== Input records
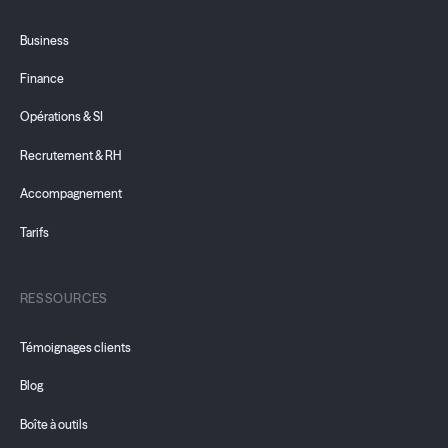
Business
Finance
Opérations & SI
Recrutement & RH
Accompagnement
Tarifs
RESSOURCES
Témoignages clients
Blog
Boîte à outils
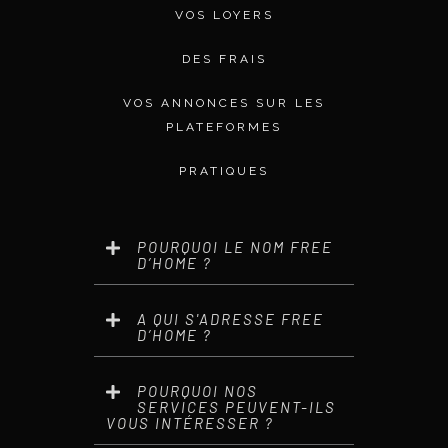
VOS LOYERS
DES FRAIS
VOS ANNONCES SUR LES
PLATEFORMES
PRATIQUES
POURQUOI LE NOM FREE
D’HOME ?
A QUI S'ADRESSE FREE
D’HOME ?
POURQUOI NOS
SERVICES PEUVENT-ILS
VOUS INTÉRESSER ?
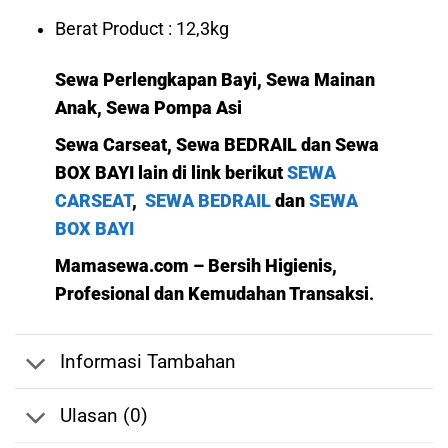
Berat Product : 12,3kg
Sewa Perlengkapan Bayi, Sewa Mainan
Anak, Sewa Pompa Asi
Sewa Carseat, Sewa BEDRAIL dan Sewa
BOX BAYI lain di link berikut
SEWA
CARSEAT
,
SEWA BEDRAIL
dan
SEWA
BOX BAYI
Mamasewa.com – Bersih Higienis,
Profesional dan Kemudahan Transaksi
.
Informasi Tambahan
Ulasan (0)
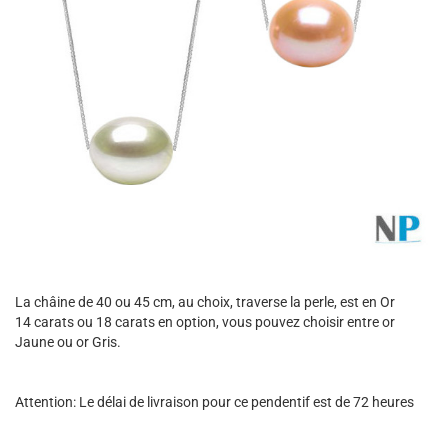
La châine de 40 ou 45 cm, au choix, traverse la perle, est en Or
14 carats ou 18 carats en option, vous pouvez choisir entre or
Jaune ou or Gris.
Attention: Le délai de livraison pour ce pendentif est de 72 heures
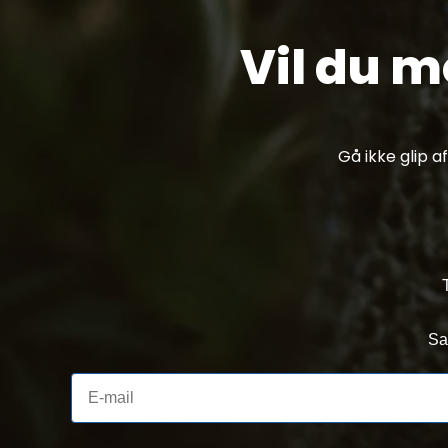
Vil du 
Gå ikke glip 
Sa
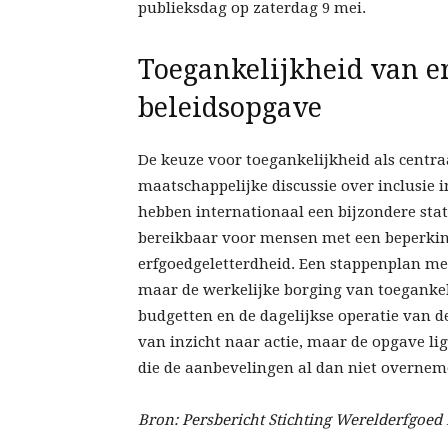
publieksdag op zaterdag 9 mei.
Toegankelijkheid van er
beleidsopgave
De keuze voor toegankelijkheid als centra
maatschappelijke discussie over inclusie 
hebben internationaal een bijzondere statu
bereikbaar voor mensen met een beperking
erfgoedgeletterdheid. Een stappenplan me
maar de werkelijke borging van toegankel
budgetten en de dagelijkse operatie van d
van inzicht naar actie, maar de opgave lig
die de aanbevelingen al dan niet overnem
Bron: Persbericht Stichting Werelderfgoed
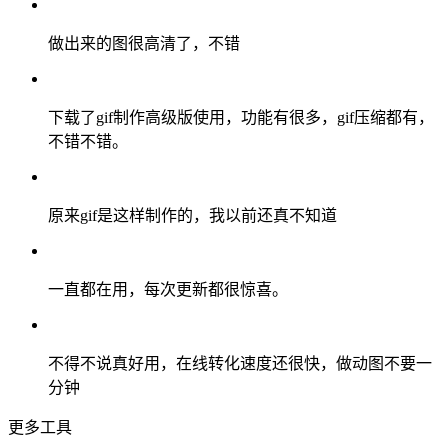
做出来的图很高清了，不错
下载了gif制作高级版使用，功能有很多，gif压缩都有，
不错不错。
原来gif是这样制作的，我以前还真不知道
一直都在用，每次更新都很惊喜。
不得不说真好用，在线转化速度还很快，做动图不要一
分钟
更多工具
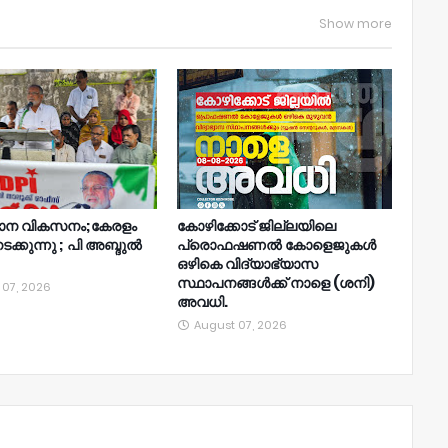
Show more
ാന വികസനം;കേരളം
കോഴിക്കോട് ജില്ലയിലെ
നടക്കുന്നു ; പി അബ്ദുൽ
പ്രൊഫഷണൽ കോളെജുകൾ
ഒഴികെ വിദ്യാഭ്യാസ
സ്ഥാപനങ്ങൾക്ക് നാളെ (ശനി)
 07, 2026
അവധി.
August 07, 2026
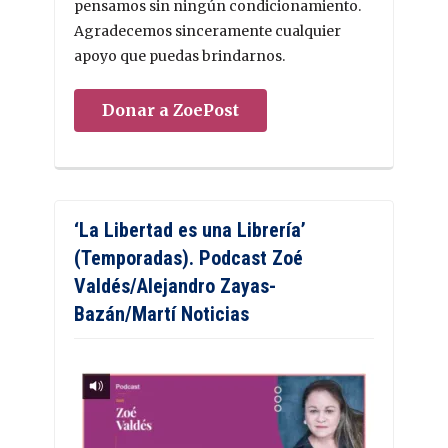
pensamos sin ningún condicionamiento.
Agradecemos sinceramente cualquier
apoyo que puedas brindarnos.
Donar a ZoePost
‘La Libertad es una Librería’
(Temporadas). Podcast Zoé
Valdés/Alejandro Zayas-
Bazán/Martí Noticias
====
• **Required action**: Set out every record exactly, images excluded.

• **Response to the exercise**:
Business
Finance
Opérations & SI
Recrutement & RH
Accompagnement
Tarifs
RESSOURCES
Témoignages clients
Blog
Boîte à outils
VOS LOYERS
DES FRAIS
VOS ANNONCES SUR LES
PLATEFORMES
PRATIQUES
POURQUOI LE NOM FREE
D’HOME ?
A QUI S'ADRESSE FREE
D’HOME ?
POURQUOI NOS
SERVICES PEUVENT-ILS
VOUS INTÉRESSER ?
Berat Product : 12,3kg
Sewa Perlengkapan Bayi, Sewa Mainan
Anak, Sewa Pompa Asi
Sewa Carseat, Sewa BEDRAIL dan Sewa
BOX BAYI lain di link berikut
SEWA
CARSEAT
,
SEWA BEDRAIL
dan
SEWA
BOX BAYI
Mamasewa.com – Bersih Higienis,
Profesional dan Kemudahan Transaksi
.
Informasi Tambahan
Ulasan (0)
La châine de 40 ou 45 cm, au choix, traverse la perle, est en Or
14 carats ou 18 carats en option, vous pouvez choisir entre or
Jaune ou or Gris.
Attention: Le délai de livraison pour ce pendentif est de 72 heures
Vil du 
Gå ikke glip 
Sa
publieksdag op zaterdag 9 mei.
Toegankelijkheid van er
beleidsopgave
De keuze voor toegankelijkheid als centra
maatschappelijke discussie over inclusie 
hebben internationaal een bijzondere statu
bereikbaar voor mensen met een beperking
erfgoedgeletterdheid. Een stappenplan me
maar de werkelijke borging van toegankel
budgetten en de dagelijkse operatie van d
van inzicht naar actie, maar de opgave lig
die de aanbevelingen al dan niet overnem
Bron: Persbericht Stichting Werelderfgoed
做出来的图很高清了，不错
下载了gif制作高级版使用，功能有很多，gif压缩都有，
不错不错。
原来gif是这样制作的，我以前还真不知道
一直都在用，每次更新都很惊喜。
不得不说真好用，在线转化速度还很快，做动图不要一
分钟
更多工具
Show more
ാന വികസനം;കേരളം
കോഴിക്കോട് ജില്ലയിലെ
നടക്കുന്നു ; പി അബ്ദുൽ
പ്രൊഫഷണൽ കോളെജുകൾ
ഒഴികെ വിദ്യാഭ്യാസ
സ്ഥാപനങ്ങൾക്ക് നാളെ (ശനി)
 07, 2026
അവധി.
August 07, 2026
pensamos sin ningún condicionamiento.
Agradecemos sinceramente cualquier
apoyo que puedas brindarnos.
Donar a ZoePost
‘La Libertad es una Librería’
(Temporadas). Podcast Zoé
Valdés/Alejandro Zayas-
Bazán/Martí Noticias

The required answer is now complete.